Effet papillon. Le régime politique algérien a manqué de recul – religion du court terme – en se gargarisant d’avoir échappé à la crise financière parce que «peu exposé» aux flux de capitaux mondialisés. Sur dix années, la crise l’a rattrapé en deux temps. En étranglant la demande énergétique occidentale. Puis en fragilisant celle des pays émergents dont le développement dépend des grands marchés américains et européens. L’irruption des hydrocarbures non conventionnels aux Etats-Unis a aggravé le tableau. Le temps long dit que les interconnexions n’ont pas cessé de se renforcer entre les cycles domestiques, régionaux et mondiaux de l’économie. Il dit que cela ne sert à rien de se protéger «à l’ancienne» du monde. Et de ses imprévisions. A la fin de la décennie de la crise financière, les tentatives les plus spectaculaires de revenir sur l’imbrication du monde capitaliste du XXIe siècle viennent des vieux centres producteurs de mondialisation : Grande-Bretagne (Brexit), Etats-Unis (Trump), Europe continentale (Droite populiste et extrême droite). C’est un marqueur majeur dans la datation géologique.
Changement d’optique
Le changement d’optique qui en découle serait peut-être de considérer l’insertion dans l’économie mondiale comme un processus sans déterminisme «à l’ancienne». Les perdants ne sont pas tous au Sud et les gagnants pas tous au Nord. La seule réforme sérieuse par laquelle le pouvoir politique peut interpeller les Algériens est une stratégie volontariste de conquête de parts de marché dans le monde cycliquement fracassé par les bulles spéculatives : tourisme, services médicaux, industries de transformation, routes de la Big-Data, électroniques, services financiers, hub logistiques, agro-industries, pharmacies et dérivées, électricité verte…

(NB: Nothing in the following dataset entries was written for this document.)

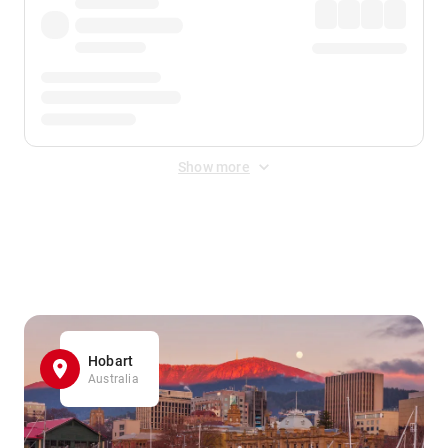
Show more
Displayed fares exclude
Online Booking Fee
&
Merchant
Fee
. Fees are applied once at checkout.
Hobart
Australia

Cela suppose une autre compréhension du temps long. Un autre consensus politique. En un mot, l’analyse de la crise de 2007-2008 connecté à la tectonique profonde de l’économie mondiale suggère une projection inverse dans le cortex du pouvoir algérien. La crise était une opportunité pour sortir de nos frontières dans un monde déflaté et renversé. Au lieu de quoi, Ahmed Ouyahia en a fait une alerte pour mieux se fermer aux autres. Sous le magistère ultime du gourou du court terme, Abdelaziz Bouteflika, il a légué à l’économie algérienne la loi de finances complémentaire LFC 2009. C’est dire combien l’Algérie perd à ne pas savoir lire le monde.